Wiosna wybuchła nagle i niepowstrzymanie. Z dnia na dzień szare krajobrazy się zazieleniły i zaczęły rozkwitać. Więc wyciągnęłam rower i pojechałam do lasu po obiad.

Dzikie rośliny, które teraz zebrałam pod lasem to: pokrzywa (Urtica dioica), podagrycznik (Aegopodium podagraria) i ziarnopłon (Ficaria verna). Z balkonu zerwałam jeszcze bluszczyk kurdybanek (Glechoma hederacea), który kilka lat temu przesadziłam z trawnika i od tamtej pory mam pod ręką stałe źródło tego aromatycznego zioła. To ostatni dzwonek na ziarnopłon, bo w bardziej nasłonecznionych miejscach już zakwita i tym samym staje się niejadalny. Natomiast pokrzywa, podagrycznik i bluszczyk pozwalają cieszyć się ich smakami przez cały sezon!
Na zdjęciu jest ok. 100 g młodych liści, które niezbyt ciasno dociśnięte zajmują pojemność ok. 1,2 litra.
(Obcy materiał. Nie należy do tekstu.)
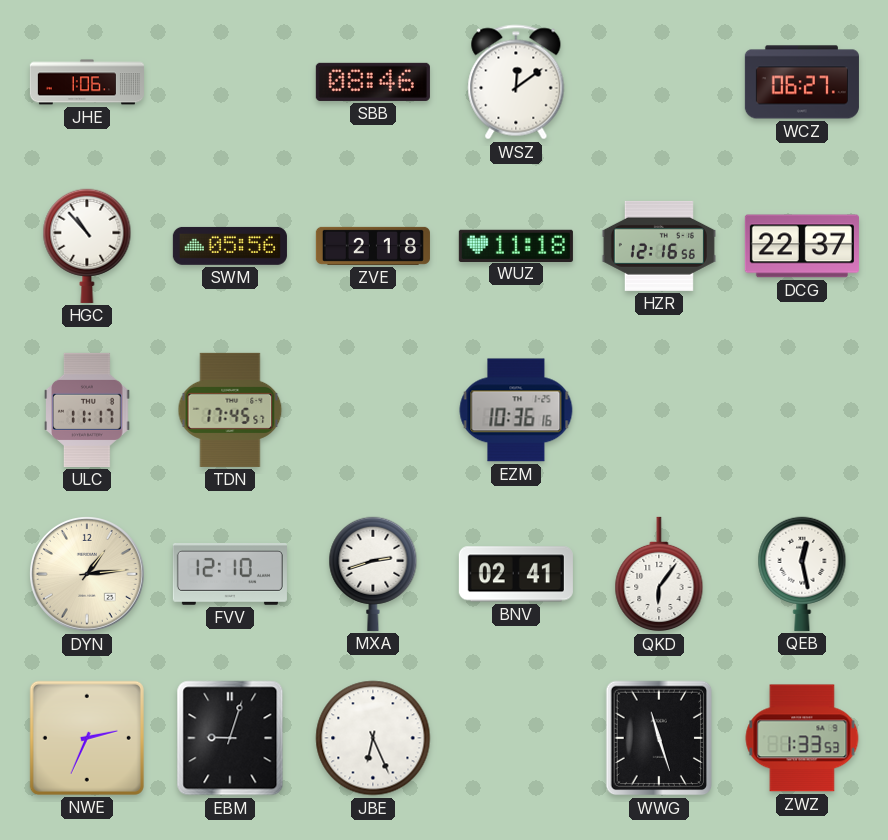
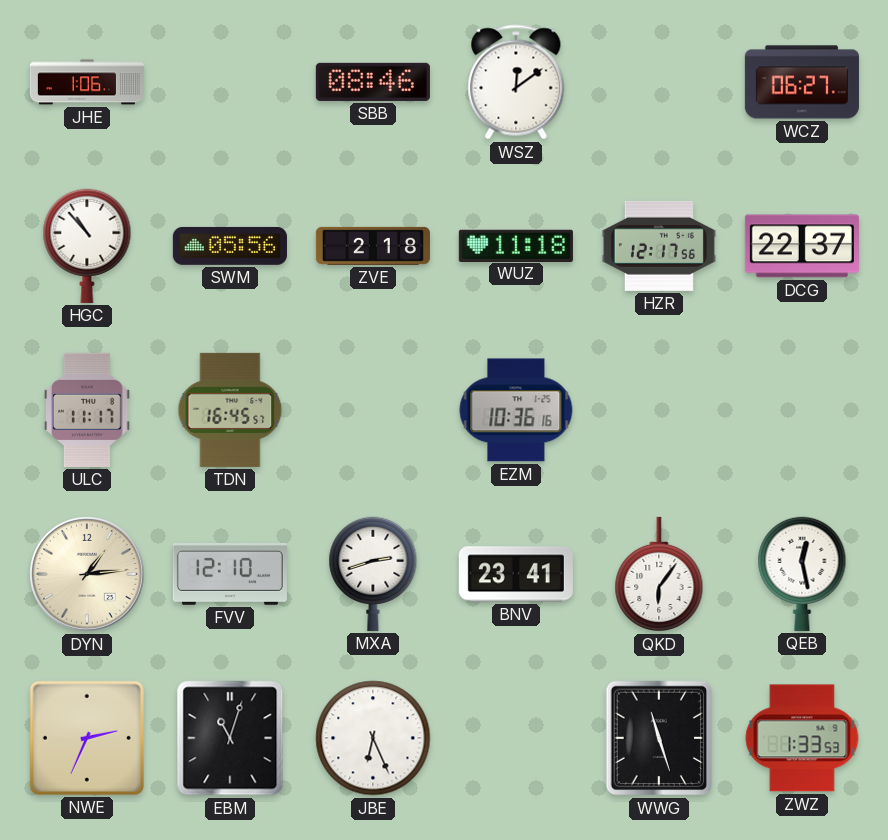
HZR: 12:16 -> 12:17
TDN: 17:45 -> 16:45
BNV: 02:41 -> 23:41
EBM: 9:03 -> 11:03
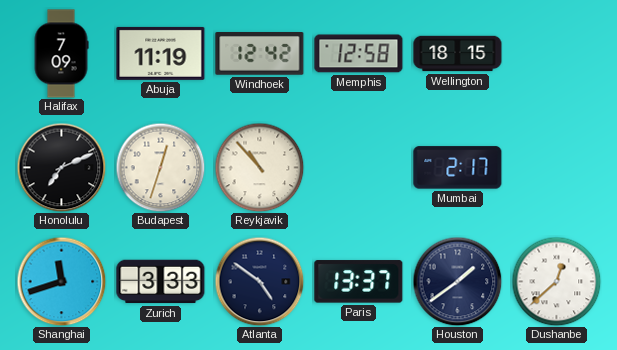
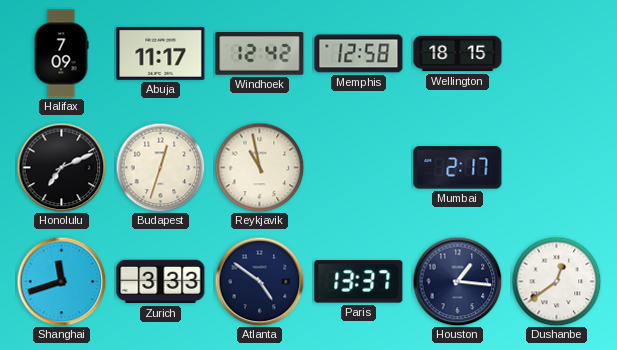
Abuja: 11:19 -> 11:17
Reykjavik: 10:53 -> 10:58
Houston: 1:39 -> 1:16
Dushanbe: 12:38 -> 12:39
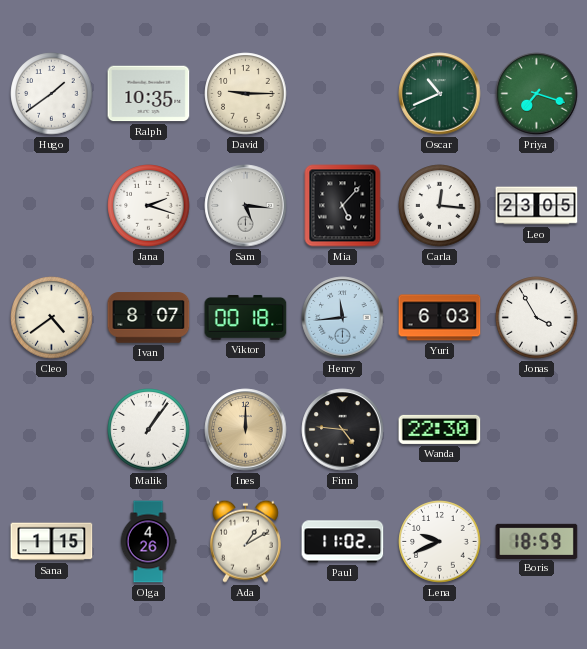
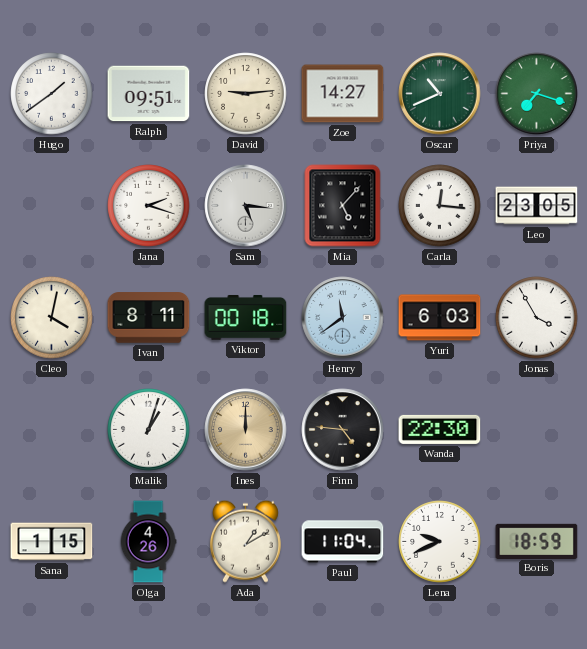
Ralph: 10:35 -> 09:51
David: 9:15 -> 9:14
Zoe: none -> 14:27
Cleo: 4:39 -> 4:02
Ivan: 8:07 -> 8:11
Henry: 11:44 -> 11:39
Malik: 1:06 -> 1:03
Paul: 11:02 -> 11:04
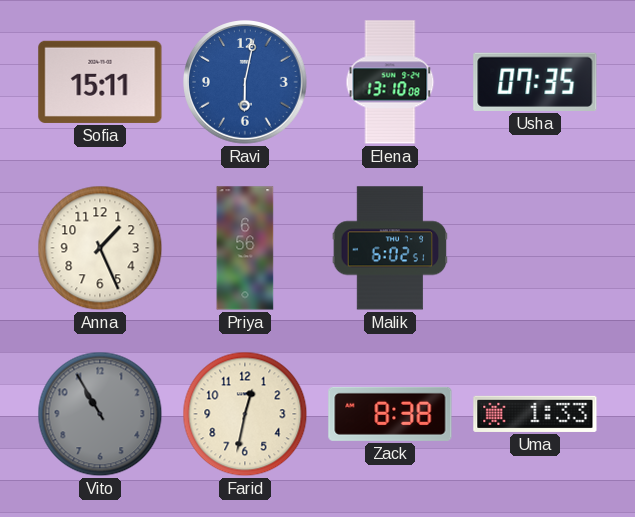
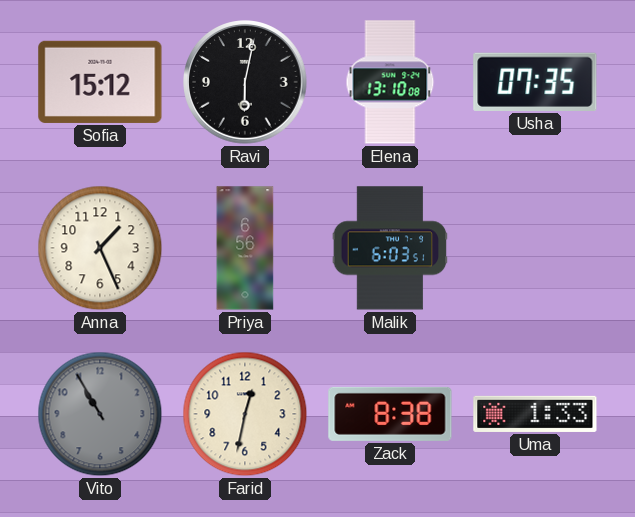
Sofia: 15:11 -> 15:12
Ravi dial: blue -> black
Malik: 6:02 -> 6:03
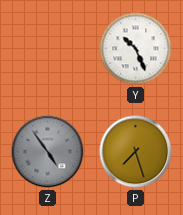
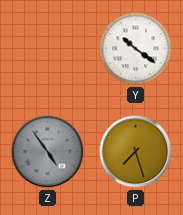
Y: 10:26 -> 10:21
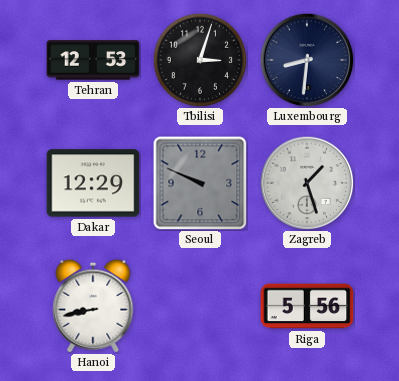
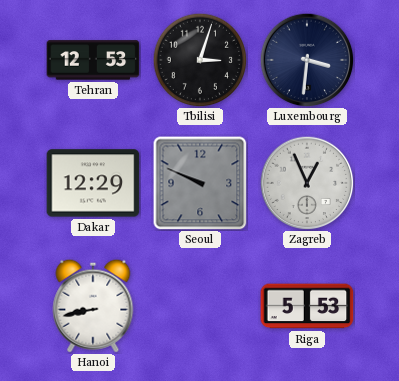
Luxembourg: 8:31 -> 3:31
Zagreb: 1:27 -> 12:56
Riga: 5:56 -> 5:53
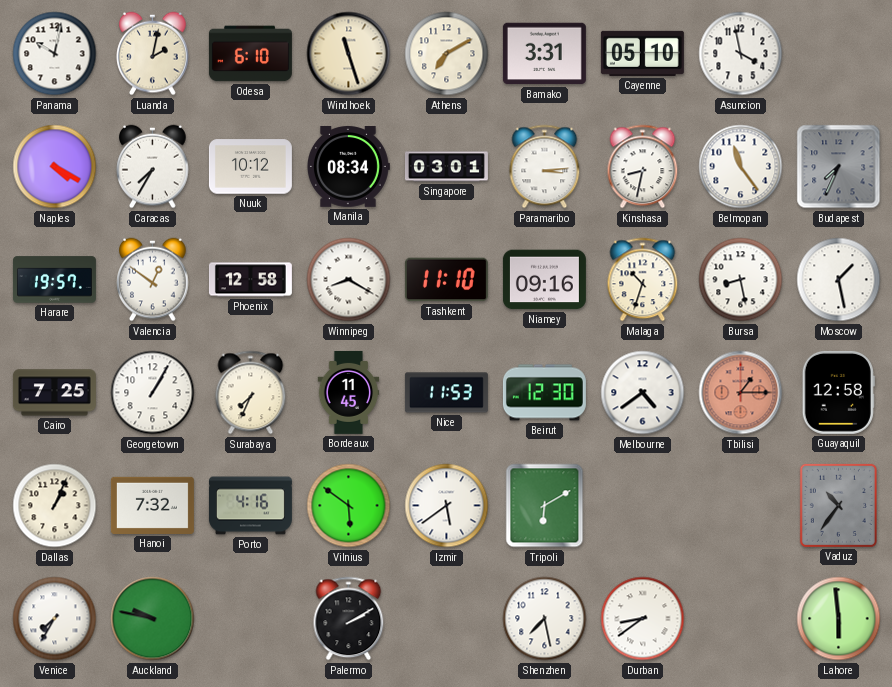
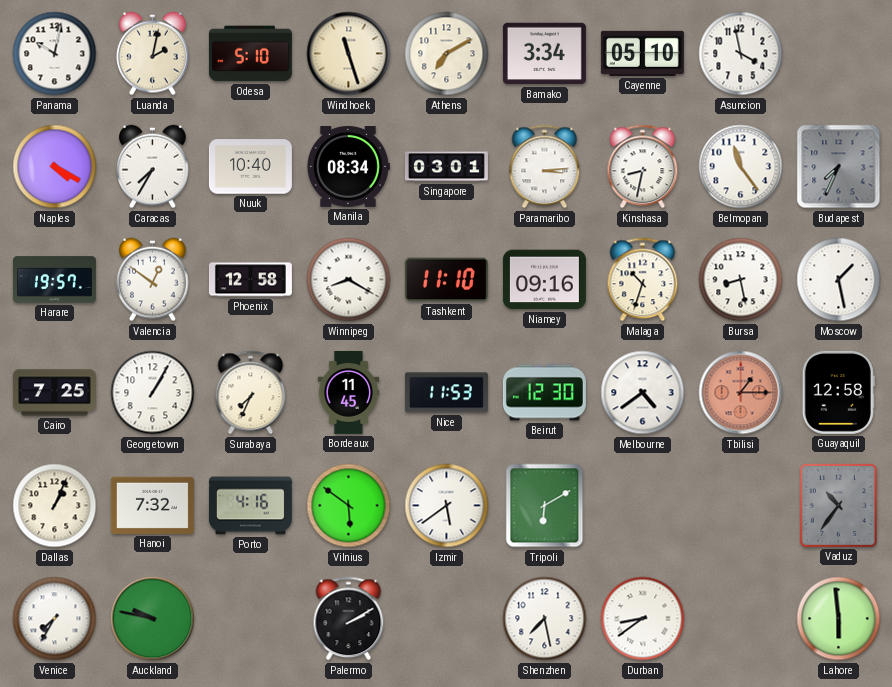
Odesa: 6:10 -> 5:10
Bamako: 3:31 -> 3:34
Nuuk: 10:12 -> 10:40
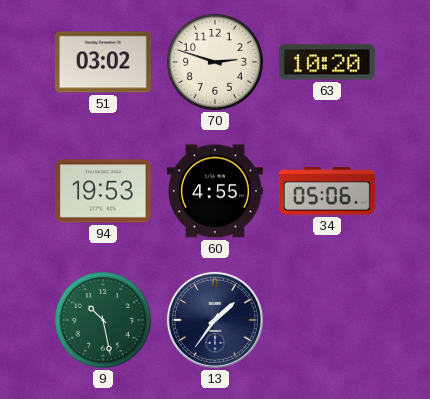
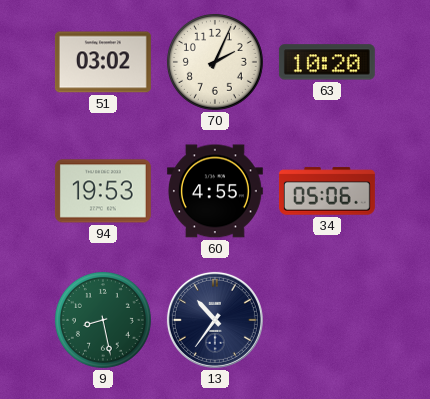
70: 2:48 -> 2:04
9: 10:28 -> 8:28
13: 1:36 -> 10:36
Zupa z dzikich roślin jadalnych
baza:
1-2 ziemniaki
kawałek selera
cebula
ok. 1,2 l bulionu
wkład z zielska:
pokrzywa
podagrycznik
ziarnopłon
bluszczyk kurdybanek
lub inne młode liście, o których wiecie, że są jadalne. Inspiracje znajdziecie w książkach „Pyszne chwasty” oraz „Skarby ogrodu”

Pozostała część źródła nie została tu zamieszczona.